Geograph.id-Dampak Kapal batu bara sangatlah luas. Dari aktivitas pertambangannya saja sudah memberikan efek negatif terhadap lingkungan. Pertambangan terbuka, Bisa merusak komposisi lapisan tanah yang menutupi deposit. Saat nantinya aktivitas pertambangan telah berhenti, Yang tersisa hanyalah tanah padat yang sulit ditumbuhi tanaman.
Hal ini dikarenakan akar sulit menancap dan air pun tidak dapat meresap. Sirkulasi oksigen juga akan memburuk dalam kondisi demikian.Dengan tidak adanya tumbuhan, maka tidak ada lagi pengendalian erosi dan banjir. Zat karbon yang membahayakan pun tidak akan terserap, dan suhu akan terasa lebih panas. Tidak hanya itu, masyarakat di sekitar area pertambangan juga merasakan dampaknya.
Sekilas tentang batu bara
Batu bara adalah batuan sedimen yang terbentuk dari jasad renik yang hidup di zaman dahulu. Batu spesial ini dapat dibakar sehingga menghasilkan energi. Hingga saat ini, Bahan galian yang bisa menjadi sumber daya energi dalam jumlah besar. Pemanfaatannya bisa untuk kendaraan bermotor hingga listrik (PLTU Batubara).
Indonesia sendiri memiliki potensi batu bara yang sangat besar. Ada banyak area pertambangan batu bara di Pulau Kalimantan dan Pulau Sumatera. Beberapa daerah seperti Jawa Barat, Jawa Tengah, Sulawesi, dan Papua juga diketahui memiliki potensi batu bara meski belum begitu jelas nilai ekonominya.
Pemanfaatan batu bara di Indonesia pun masih tergolong tinggi.
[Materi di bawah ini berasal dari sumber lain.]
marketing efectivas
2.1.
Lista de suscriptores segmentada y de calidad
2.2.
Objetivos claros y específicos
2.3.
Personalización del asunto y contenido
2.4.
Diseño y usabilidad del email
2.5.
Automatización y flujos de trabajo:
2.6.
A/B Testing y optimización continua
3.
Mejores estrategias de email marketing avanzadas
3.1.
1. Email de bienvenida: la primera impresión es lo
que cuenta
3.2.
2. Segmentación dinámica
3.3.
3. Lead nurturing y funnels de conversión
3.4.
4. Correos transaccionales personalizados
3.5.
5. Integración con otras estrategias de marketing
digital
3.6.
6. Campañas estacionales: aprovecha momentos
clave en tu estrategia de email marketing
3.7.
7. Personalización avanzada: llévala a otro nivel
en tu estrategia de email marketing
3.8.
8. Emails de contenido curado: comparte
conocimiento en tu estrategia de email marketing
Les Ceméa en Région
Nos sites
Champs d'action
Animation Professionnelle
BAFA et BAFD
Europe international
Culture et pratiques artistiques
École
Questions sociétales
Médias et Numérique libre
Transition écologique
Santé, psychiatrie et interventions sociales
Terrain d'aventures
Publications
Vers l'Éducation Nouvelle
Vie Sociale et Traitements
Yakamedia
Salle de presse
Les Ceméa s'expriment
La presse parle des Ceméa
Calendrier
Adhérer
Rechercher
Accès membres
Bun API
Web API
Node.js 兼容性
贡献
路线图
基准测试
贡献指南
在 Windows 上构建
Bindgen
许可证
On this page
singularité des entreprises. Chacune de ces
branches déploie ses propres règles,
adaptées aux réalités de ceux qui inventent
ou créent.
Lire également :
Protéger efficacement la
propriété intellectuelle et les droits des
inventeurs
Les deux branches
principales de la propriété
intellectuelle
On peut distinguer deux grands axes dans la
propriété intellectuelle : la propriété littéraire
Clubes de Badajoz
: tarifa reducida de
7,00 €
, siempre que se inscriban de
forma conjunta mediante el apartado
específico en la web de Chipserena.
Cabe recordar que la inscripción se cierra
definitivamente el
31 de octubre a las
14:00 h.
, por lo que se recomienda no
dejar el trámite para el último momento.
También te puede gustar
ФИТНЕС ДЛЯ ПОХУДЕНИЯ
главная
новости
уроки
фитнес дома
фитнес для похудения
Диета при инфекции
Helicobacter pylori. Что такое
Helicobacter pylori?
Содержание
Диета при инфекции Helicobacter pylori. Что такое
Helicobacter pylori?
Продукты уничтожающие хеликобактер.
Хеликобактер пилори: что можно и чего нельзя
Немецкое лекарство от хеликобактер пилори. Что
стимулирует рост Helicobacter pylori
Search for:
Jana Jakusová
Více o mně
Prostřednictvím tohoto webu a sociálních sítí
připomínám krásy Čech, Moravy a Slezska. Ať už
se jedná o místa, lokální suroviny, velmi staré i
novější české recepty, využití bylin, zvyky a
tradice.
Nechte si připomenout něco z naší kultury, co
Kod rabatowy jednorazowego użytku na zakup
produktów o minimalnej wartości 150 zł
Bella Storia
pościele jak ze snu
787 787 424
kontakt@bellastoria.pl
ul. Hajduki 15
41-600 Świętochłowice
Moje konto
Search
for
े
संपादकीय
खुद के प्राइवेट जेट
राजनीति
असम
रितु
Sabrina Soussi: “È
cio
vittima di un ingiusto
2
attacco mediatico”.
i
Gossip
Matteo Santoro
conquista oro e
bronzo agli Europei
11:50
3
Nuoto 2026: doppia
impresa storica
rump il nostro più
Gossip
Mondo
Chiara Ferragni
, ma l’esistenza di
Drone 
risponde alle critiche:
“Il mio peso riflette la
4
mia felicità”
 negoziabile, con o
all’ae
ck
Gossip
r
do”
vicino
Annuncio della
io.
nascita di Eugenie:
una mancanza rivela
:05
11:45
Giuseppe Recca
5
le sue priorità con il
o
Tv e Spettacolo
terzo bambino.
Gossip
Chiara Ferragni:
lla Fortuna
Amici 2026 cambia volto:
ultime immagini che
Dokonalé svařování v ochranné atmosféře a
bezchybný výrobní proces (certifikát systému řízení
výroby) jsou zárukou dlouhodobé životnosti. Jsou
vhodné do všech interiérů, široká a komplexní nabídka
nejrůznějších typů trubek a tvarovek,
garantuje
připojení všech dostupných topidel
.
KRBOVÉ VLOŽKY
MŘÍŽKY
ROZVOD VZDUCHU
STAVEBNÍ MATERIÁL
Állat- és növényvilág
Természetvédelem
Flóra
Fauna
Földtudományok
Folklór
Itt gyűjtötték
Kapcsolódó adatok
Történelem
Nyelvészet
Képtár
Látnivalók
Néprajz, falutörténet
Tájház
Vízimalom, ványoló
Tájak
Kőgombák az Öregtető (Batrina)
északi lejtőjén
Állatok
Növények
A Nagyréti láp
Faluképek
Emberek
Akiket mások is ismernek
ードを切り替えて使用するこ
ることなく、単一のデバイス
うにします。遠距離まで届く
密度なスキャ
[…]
Bersama dengan solar (bahan bakar diesel), batu bara merupakan bahan bakar utama. Bahkan batu bara dinilai lebih ekonomis dibandingkan dengan solar. Perbandingannya pun cukup signifikan, jika solar bernilai Rp 0,74 per kilokalori, maka batu bara hanya Rp 0,09 per kilokalori. Maka, tidak mengherankan jika masih banyak industri yang menggunakan.
Mencemari air laut
Pengangkutan batu bara dengan metode kapal laut bukanlah metode yang paling aman. Bahkan sering kali cara ini menimbulkan permasalahan. Kapal laut yang digunakan sering kali memuat dalam jumlah besar, melebihi kapasitas yang mampu diangkutnya. Ini dilakukan untuk menghemat biaya transportasi batu bara. Akibatnya sudah bisa ditebak, batu bara tumpah ke laut dan air laut pun tercemar.
Batu bara yang bercampur dengan air laut akan sangat sulit terurai. Jika dilihat sekilas saja, air laut akan terlihat hitam jika terkena tumpahan dari kapal pengangkut. Hal ini jelas akan membahayakan, bukan hanya untuk biota laut, Tetapi juga bagi kapal lain yang melintas, karena tentu tingkat kepekatan air akan berubah.
Membahayakan kesehatan
Selain bisa merusak laut, ternyata batu bara juga bisa membahayakan orang-orang yang bersinggungan langsung dengannya. Dalam hal ini termasuk orang-orang yang mengangkut dan mengirim. Kesehatan mereka akan terancam karena menghirup debu dalam jangka waktu yang lama. Mereka akan berisiko tinggi terserang penyakit pneumokoniosis, Atau yang lebih sering dikenal dengan istilah paru-paru hitam. Disebut dengan paru-paru hitam, karena debu yang terakumulasi di dalam paru-paru bisa mengubah warnanya yang semula merah muda menjadi hitam. Paru-paru yang berubah warna menjadi hitam akan kesulitan untuk mendistribusikan oksigen di dalam tubuh. Akibatnya, penderita akan sering merasa sesak atau bahkan batuk berdarah.
Bukan hanya membahayakan bagi orang-orang di pertambangan, Masyarakat yang ada di sekitar area pertambangan pun juga rawan terdampak. Terlebih jika tempat tinggal mereka mengirim tongkang pengangkut di pelabuhan. Ini karena mengandung radioaktif uranium dan thorium. Keduanya sangat beracun dan berbahaya bagi kesehatan.